Here’s an ad I wrote today.
It’s for beer.
Scenario:
I’m standing in the middle of the field. 400 yards away I see a group of eight-year-olds charging towards me. I’m not sure why they’re running. And I don’t know that they want to kill me.
These boys and girls do not have any weapons beyond their fist; neither do I. They are not trained in fighting nor are they especially strong. And they are not zombies. They’re just your average, enraged eight-year-olds.
[According to Wiki Answers, the average height and weight of an eight-year-old boy is 4’2 and 55lbs. Most eight-year-olds are in 2nd or 3rd grade.]
So how many eight-year-olds do I think I could fend off?
I’m going to go with an even 30.
So there I am walking though the middle of this barren field and I see the children running towards me. Instinctually, I’m alarmed. Why are these kids running? I think I would run towards them, thinking they’re in trouble and need help.
They’re getting closer. Hey what’s wrong? Are you OK? What’s going on? When the fastest of the eight-year-olds reached me I would probably try to hold him by the shoulders to see if he was OK. Once he started hitting me, I would become defensive and more alarmed. Then more would arrive and they’d be hitting me, too.

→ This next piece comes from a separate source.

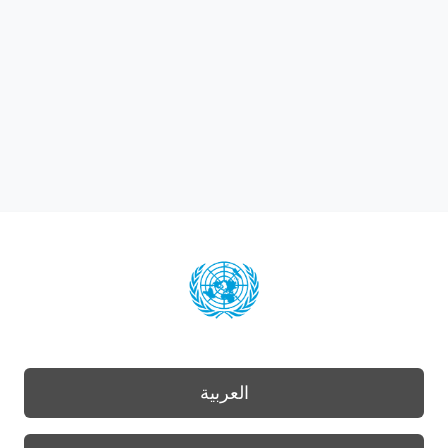
العربية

At this point I’d be pushing them away. HEY! What’s going on here? I wouldn’t want to hit any of them because how would I explain punching an eight-year-old? But eventually I think there would be a snap realization – it’s them or me. I gotta beat the shit out of some eight-year-olds.

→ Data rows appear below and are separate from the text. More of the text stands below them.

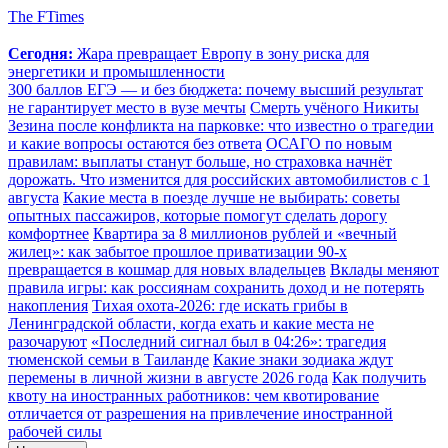
The FTimes
Сегодня:
Жара превращает Европу в зону риска для
энергетики и промышленности
300 баллов ЕГЭ — и без бюджета: почему высший результат
не гарантирует место в вузе мечты
Смерть учёного Никиты
Зезина после конфликта на парковке: что известно о трагедии
и какие вопросы остаются без ответа
ОСАГО по новым
правилам: выплаты станут больше, но страховка начнёт
дорожать. Что изменится для российских автомобилистов с 1
августа
Какие места в поезде лучше не выбирать: советы
опытных пассажиров, которые помогут сделать дорогу
комфортнее
Квартира за 8 миллионов рублей и «вечный
жилец»: как забытое прошлое приватизации 90-х
превращается в кошмар для новых владельцев
Вклады меняют
правила игры: как россиянам сохранить доход и не потерять
накопления
Тихая охота-2026: где искать грибы в
Ленинградской области, когда ехать и какие места не
разочаруют
«Последний сигнал был в 04:26»: трагедия
тюменской семьи в Таиланде
Какие знаки зодиака ждут
перемены в личной жизни в августе 2026 года
Как получить
квоту на иностранных работников: чем квотирование
отличается от разрешения на привлечение иностранной
рабочей силы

My first move would be the old head-clunk: two eight-year-old heads smashed together. Maybe I’d punch one of the dazed eight-year-olds in the face as she goes down. Then I’m throwing tight punches and elbows to get the clinging children off me. Probably stepping sideways on some knees, too. The most important thing at this point is not falling down. I can’t trip over any downed children and I can’t let them get hold of my legs.
Assuming the punches, elbows and head clunks work and I get all the clingers off, I’d charge in one direction to get out of the middle of the crowd. Maybe I’d use one of the little ones as a shield. Once I got out of the group, I’d throw the child I was carrying on the ground, then kick his head like a soccer ball.

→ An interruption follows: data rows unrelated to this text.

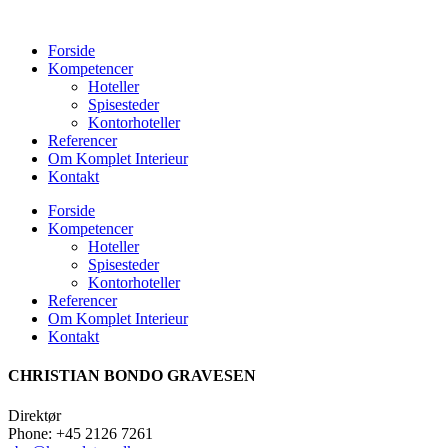
Forside
Kompetencer
Hoteller
Spisesteder
Kontorhoteller
Referencer
Om Komplet Interieur
Kontakt
Forside
Kompetencer
Hoteller
Spisesteder
Kontorhoteller
Referencer
Om Komplet Interieur
Kontakt
CHRISTIAN BONDO GRAVESEN
Direktør
Phone: +45 2126 7261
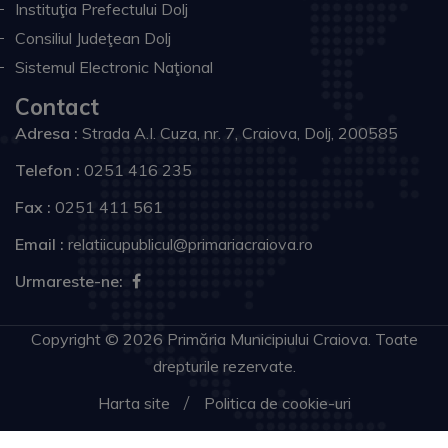
Instituţia Prefectului Dolj
Consiliul Judeţean Dolj
Sistemul Electronic Naţional
Contact
Adresa :
Strada A.I. Cuza, nr. 7, Craiova, Dolj, 200585
Telefon :
0251 416 235
Fax :
0251 411 561
Email :
relatiicupublicul@primariacraiova.ro
Urmareste-ne:
Copyright © 2026 Primăria Municipiului Craiova. Toate
drepturile rezervate.
Harta site
Politica de cookie-uri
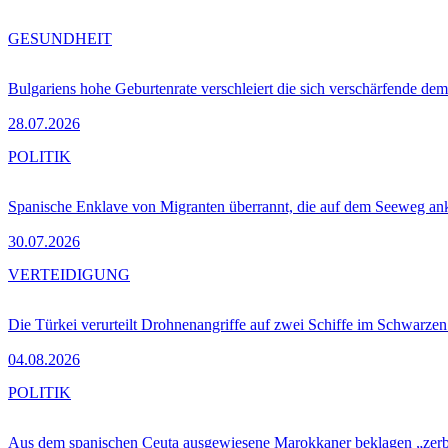
GESUNDHEIT
Bulgariens hohe Geburtenrate verschleiert die sich verschärfende dem
28.07.2026
POLITIK
Spanische Enklave von Migranten überrannt, die auf dem Seeweg 
30.07.2026
VERTEIDIGUNG
Die Türkei verurteilt Drohnenangriffe auf zwei Schiffe im Schwarze
04.08.2026
POLITIK
Aus dem spanischen Ceuta ausgewiesene Marokkaner beklagen „zer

Then I’d have some space. I’d continue running around to avoid becoming encircled again. As I ran, I’d only have to fight 1-3 children at a time and I wouldn’t have to worry about tripping over any limp ones.
As they got close, I’d only be throwing haymakers. I wouldn’t have to jab because they’re hands are too small and weak to block the punches of an adult. All I’d have to do is connect. I’m not sure how many punches the toughest eight-year-old could take, but I imagine it to be no more than three. My right hand may get soar so I’d also be kicking them in the stomachs as well. I like to think I could grab a limp child by the hands and swing him around like a weapon, but I’m no action hero and I’d probably get dizzy.
In the end, there would be a field of tears and wailing children. I wouldn’t be proud of myself and I’d wonder how to explain the tiny bruises that cover my arms, legs and chin.